Re: Run a ParDo after a Partition

2017-10-03 Thread Tim
Thanks everyone. Very informative answers and Redistribute / Reshuffle is what 
I missed. 

Might it help adding a table in the docs which summarises the beam 
transformations and their equivalents in Spark, Apex, Flink etc? I'd be happy 
to contribute.

Answering "why a repartition?". Two uses cases I've had in Hadoop and Spark are 
1) inputformats on hadoop that aren't splittable (e.g. Zip files) and 2) 
partitioning for data locality for a fast ingest into e.g HBase (see 
http://www.opencore.com/blog/2016/10/efficient-bulk-load-of-hbase-using-spark/).
 In this case I'm reading zip files residing on HDFS which is inherently a 
single threaded op but then need to run expensive operations on the resulting 
dataset in parallel.

Thanks,
Tim,
Sent from my iPhone 

> On 3 Oct 2017, at 18:16, Thomas Groh  wrote:
> 
> Just to make sure I'm understanding the question:
> 
> You have some input which cannot be split, and you want to read it all in, 
> redistribute all the records across your available workers, and perform some 
> processing on those records in parallel, yes?
> 
> I think there's some confusion here about the Beam concept of `Partition` and 
> the Spark concept.

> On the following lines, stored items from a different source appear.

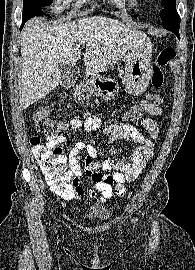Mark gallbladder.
Here are the masks:
<instances>
[{
  "mask_svg": "<svg viewBox=\"0 0 195 270\" xmlns=\"http://www.w3.org/2000/svg\"><path fill=\"white\" fill-rule=\"evenodd\" d=\"M59 67L61 72L60 85L63 87L69 83H73L79 76L80 71L75 64H61Z\"/></svg>",
  "mask_w": 195,
  "mask_h": 270,
  "instance_id": "obj_1",
  "label": "gallbladder"
}]
</instances>
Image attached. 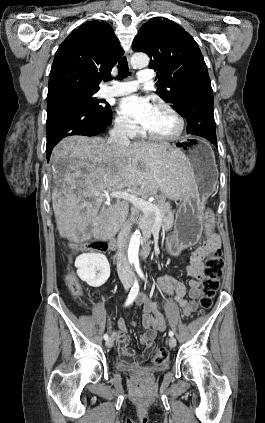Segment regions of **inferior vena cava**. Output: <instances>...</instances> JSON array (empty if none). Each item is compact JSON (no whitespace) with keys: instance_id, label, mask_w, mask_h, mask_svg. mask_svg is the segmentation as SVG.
<instances>
[{"instance_id":"obj_1","label":"inferior vena cava","mask_w":265,"mask_h":423,"mask_svg":"<svg viewBox=\"0 0 265 423\" xmlns=\"http://www.w3.org/2000/svg\"><path fill=\"white\" fill-rule=\"evenodd\" d=\"M108 142L128 146L130 144L127 136V125L118 122L109 132ZM131 226L128 222L122 225L117 237V272L120 280H132V271L125 255L126 242L129 237Z\"/></svg>"}]
</instances>
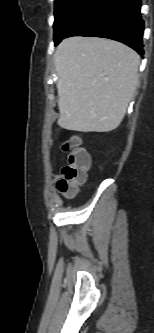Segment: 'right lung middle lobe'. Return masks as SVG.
I'll return each instance as SVG.
<instances>
[{
	"label": "right lung middle lobe",
	"mask_w": 154,
	"mask_h": 333,
	"mask_svg": "<svg viewBox=\"0 0 154 333\" xmlns=\"http://www.w3.org/2000/svg\"><path fill=\"white\" fill-rule=\"evenodd\" d=\"M100 0H55L54 42L57 45L88 14Z\"/></svg>",
	"instance_id": "1"
}]
</instances>
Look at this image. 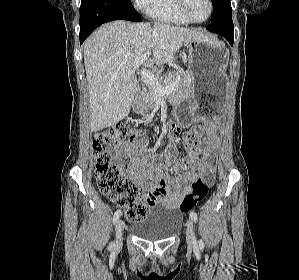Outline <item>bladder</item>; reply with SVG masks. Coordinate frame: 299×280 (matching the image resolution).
<instances>
[{
	"instance_id": "bladder-1",
	"label": "bladder",
	"mask_w": 299,
	"mask_h": 280,
	"mask_svg": "<svg viewBox=\"0 0 299 280\" xmlns=\"http://www.w3.org/2000/svg\"><path fill=\"white\" fill-rule=\"evenodd\" d=\"M183 217L176 209L153 210L146 218L131 226V232L138 238L159 241L166 240L181 229Z\"/></svg>"
}]
</instances>
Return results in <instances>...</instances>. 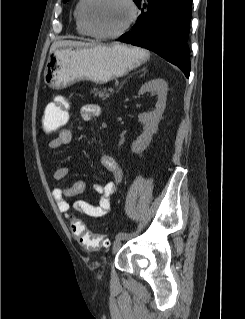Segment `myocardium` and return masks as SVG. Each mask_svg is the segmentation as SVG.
Returning a JSON list of instances; mask_svg holds the SVG:
<instances>
[{"mask_svg":"<svg viewBox=\"0 0 245 319\" xmlns=\"http://www.w3.org/2000/svg\"><path fill=\"white\" fill-rule=\"evenodd\" d=\"M125 3L128 5L129 10H130V16L128 21L117 31L115 32H111V33H102V32H98L96 31L90 24L89 20H88V7L90 5V3L92 2V0H84L82 9H81V18H82V22L86 28V30L88 31V33L96 38L99 39H115L118 38L120 36H122L124 33H126L131 27L132 25L135 23L137 16H138V7L135 3V0H124Z\"/></svg>","mask_w":245,"mask_h":319,"instance_id":"myocardium-1","label":"myocardium"}]
</instances>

In Beam, the Partition transform relates to the logical 
> concept of a PCollection, which is unrelated to the physical materialization 
> of that PCollection. In Spark, from my high-level reading, it looks like a 
> partition relates to some physical distribution of the data. Beam doesn't 
> provide direct access to controlling the partitioning of the data - 
> generally, runners should try to distribute the data evenly among all 
> available workers; processing will be performed in parallel across those 
> workers.
> 
> If my understanding of the question is accurate, if you apply  
> `Reshuffle.viaRandomKey()` to your input (`verbatimRecords`). This should 
> redistribute the data arbitrarily across all of your workers/partitions. 
> Downstream processing should then be performed in parallel across your data 
> without the need for any additional explicit configuration.
> 
> 
>> On Tue, Oct 3, 2017 at 8:52 AM, Eugene Kirpichov  
>> wrote:
>> Hmm, partition + flatten is semantically a no-op (it, at most, may or may 
>> not cause the intermediate dataset to be materialized, there are no 
>> guarantees) - why do you need the Partition in the first place?
>> 
>>> On Tue, Oct 3, 2017 at 6:18 AM Tim Robertson  
>>> wrote:
>>> 
>>> Answering my own question.
>>> 
>>> After a partition you "flatten" it as so (in spark this then runs on the 
>>> partitions in parallel tasks) :
>>> PCollection inputDocs = 
>>> partitioned.apply(Flatten.pCollections()).apply(
>>>   "Convert to SOLR", ParDo.of(new ParseToSOLRDoc()));
>>> 
>>> 
>>> 
 On Tue, Oct 3, 2017 at 2:48 PM, Tim Robertson  
 wrote:
 Hi folks,
 
 I feel a little daft asking this, and suspect I am missing the obvious...
 
 Can someone please tell me how I can do a ParDo following a Partition?
 
 In spark I'd just repartition(...) and then a map() but I don't spot in 
 the Beam API how to run a ParDo on each partition in parallel.  Do I need 
 to multithread manually?
 
 I tried this:
 PCollectionList partitioned = 
 verbatimRecords.apply(Partition.of(10, new RecordPartitioner()));
 // does not run in parallel on spark...
 for (PCollection untyped : partitioned.getAll()) {
   PCollection inputDocs = 
 partitioned.get(untyped).apply(
 "convert-to-solr-format", ParDo.of(new ParseToSOLRDoc()));
 
   
 inputDocs.apply(SolrIO.write().to("solr-load").withConnectionConfiguration(conn));
 }
 
 [For background: I'm using a non splittable custom Hadoop InputFormat 
 which means I end up with an RDD as a single partition, and need to split 
 it to run expensive op in parallel]
 
 Thanks,
 Tim
 
 
 
 
 
>>> 
> 


Re: Run a ParDo after a Partition

2017-10-03 Thread Thomas Groh
Just to make sure I'm understanding the question:

You have some input which cannot be split, and you want to read it all in,
redistribute all the records across your available workers, and perform
some processing on those records in parallel, yes?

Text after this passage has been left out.